Only a number is wanted here, namely how many lines of the data contain the string "Hortumları".
>>>>
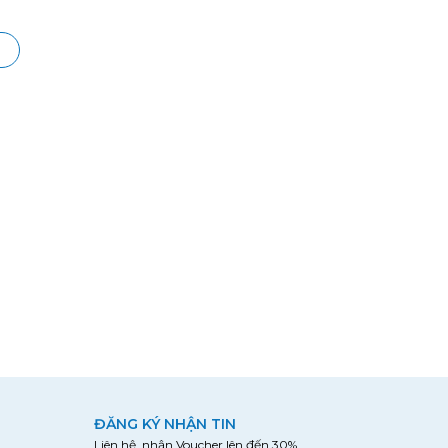
ĐĂNG KÝ NHẬN TIN
Liên hệ nhận Voucher lên đến 30%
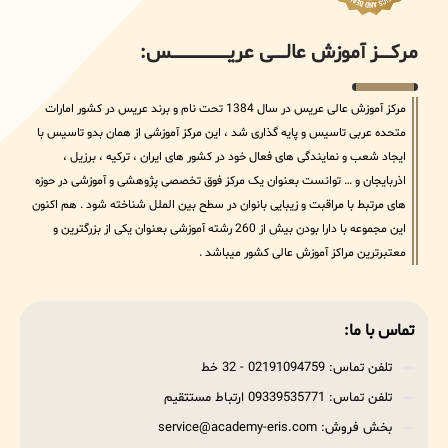
مرکــــــز آموزش عالــــــی عریــــــــــــــــــــــــــــس:
مرکز آموزش عالی عریس در سال 1384 تحت نام و برند عریس در کشور امارات
متحده عربی تاسیس و پایه گذاری شد ، این مرکز آموزشی از همان بدو تاسیس با
ایجاد شعب و نمایندگی های فعال خود در کشور های ایران ، ترکیه ، برزیل ،
اذربایجان و … توانست بعنوان یک مرکز فوق تخصصی پژوهشی و آموزشی در حوزه
های مرتبط با مراقبت و زیبایی بانوان در سطح بین الملل شناخته شود . هم اکنون
این مجموعه با دارا بودن بیش از 260 رشته آموزشی بعنوان یکی از بزرگترین و
معتبرترین مراکز آموزش عالی کشور میباشد .
تماس با ما:
تلفن تماس: 02191094759 - 32 خط
تلفن تماس: 09339535771 ارتباط مستتقیم
بخش فروش: service@academy-eris.com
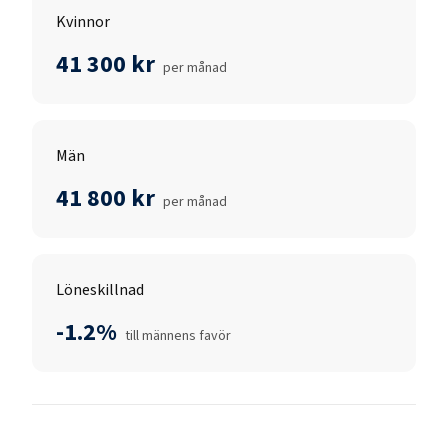
Kvinnor
41 300 kr
per månad
Män
41 800 kr
per månad
Löneskillnad
-1.2%
till männens favör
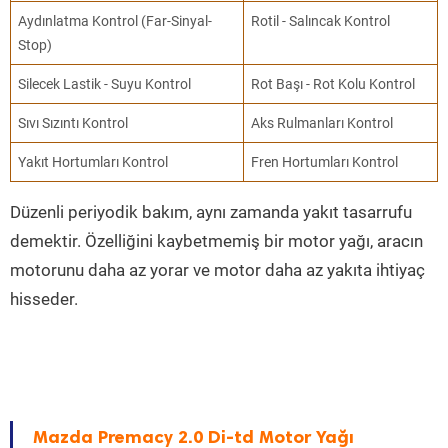
Aydınlatma Kontrol (Far-Sinyal-
Rotil - Salıncak Kontrol
Stop)
Silecek Lastik - Suyu Kontrol
Rot Başı - Rot Kolu Kontrol
Sıvı Sızıntı Kontrol
Aks Rulmanları Kontrol
Yakıt Hortumları Kontrol
Fren Hortumları Kontrol
Düzenli periyodik bakım, aynı zamanda yakıt tasarrufu
demektir. Özelliğini kaybetmemiş bir motor yağı, aracın
motorunu daha az yorar ve motor daha az yakıta ihtiyaç
hisseder.
Mazda Premacy 2.0 Di-td Motor Yağı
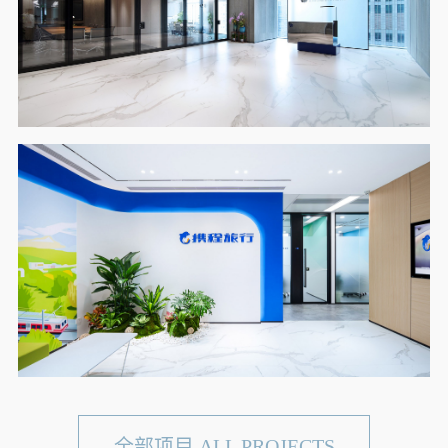
全部项目 ALL PROJECTS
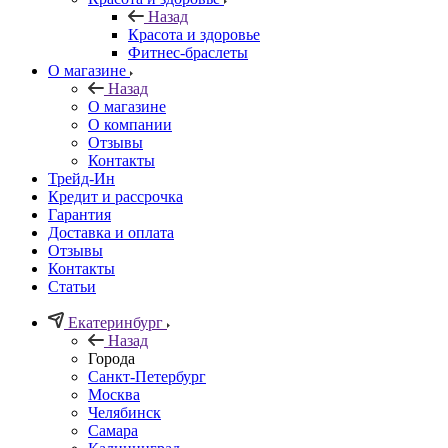
Назад
Красота и здоровье
Фитнес-браслеты
О магазине
Назад
О магазине
О компании
Отзывы
Контакты
Трейд-Ин
Кредит и рассрочка
Гарантия
Доставка и оплата
Отзывы
Контакты
Статьи
Екатеринбург
Назад
Города
Санкт-Петербург
Москва
Челябинск
Самара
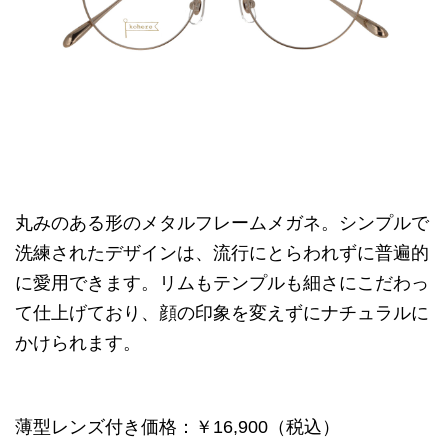
丸みのある形のメタルフレームメガネ。シンプルで
洗練されたデザインは、流行にとらわれずに普遍的
に愛用できます。リムもテンプルも細さにこだわっ
て仕上げており、顔の印象を変えずにナチュラルに
かけられます。
薄型レンズ付き価格：￥16,900（税込）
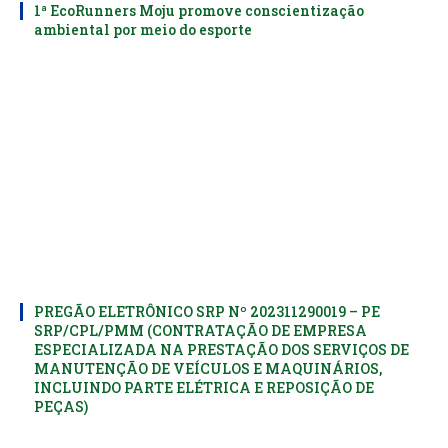
1ª EcoRunners Moju promove conscientização
ambiental por meio do esporte
PREGÃO ELETRÔNICO SRP Nº 202311290019 – PE
SRP/CPL/PMM (CONTRATAÇÃO DE EMPRESA
ESPECIALIZADA NA PRESTAÇÃO DOS SERVIÇOS DE
MANUTENÇÃO DE VEÍCULOS E MAQUINÁRIOS,
INCLUINDO PARTE ELÉTRICA E REPOSIÇÃO DE
PEÇAS)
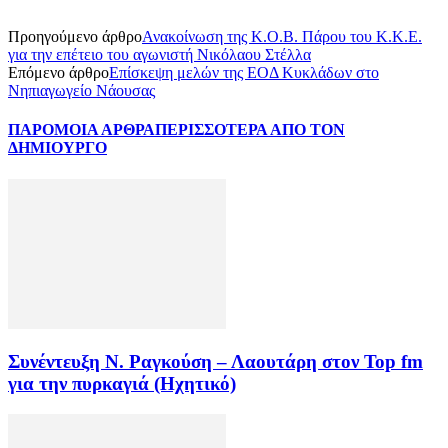
Προηγούμενο άρθρο
Ανακοίνωση της Κ.Ο.Β. Πάρου του Κ.Κ.Ε.
για την επέτειο του αγωνιστή Νικόλαου Στέλλα
Επόμενο άρθρο
Επίσκεψη μελών της ΕΟΔ Κυκλάδων στο
Νηπιαγωγείο Νάουσας
ΠΑΡΟΜΟΙΑ ΑΡΘΡΑ
ΠΕΡΙΣΣΟΤΕΡΑ ΑΠΟ ΤΟΝ
ΔΗΜΙΟΥΡΓΟ
Συνέντευξη Ν. Ραγκούση – Λαουτάρη στον Top fm
για την πυρκαγιά (Ηχητικό)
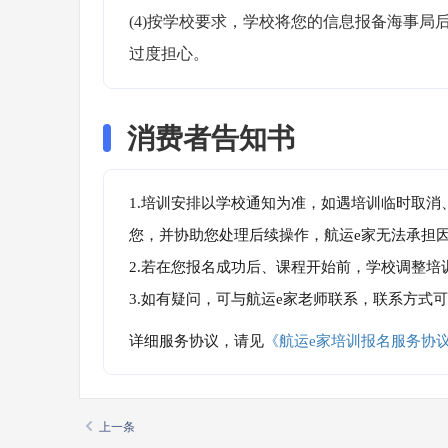
(4)按学校要求，学校将您的信息报备海事
过度担心。
消费者告知书
1.培训安排以学校通知为准，如遇培训临时取
您，并协助您处理后续操作，航运e家无法承担
2.若在您报名成功后、课程开始前，学校调整
3.如有疑问，可与航运e家老师联系，联系方式
详细服务协议，请见
《航运e家培训报名服务协
上一条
<<<<
- ANSWER TO THIS TASK
2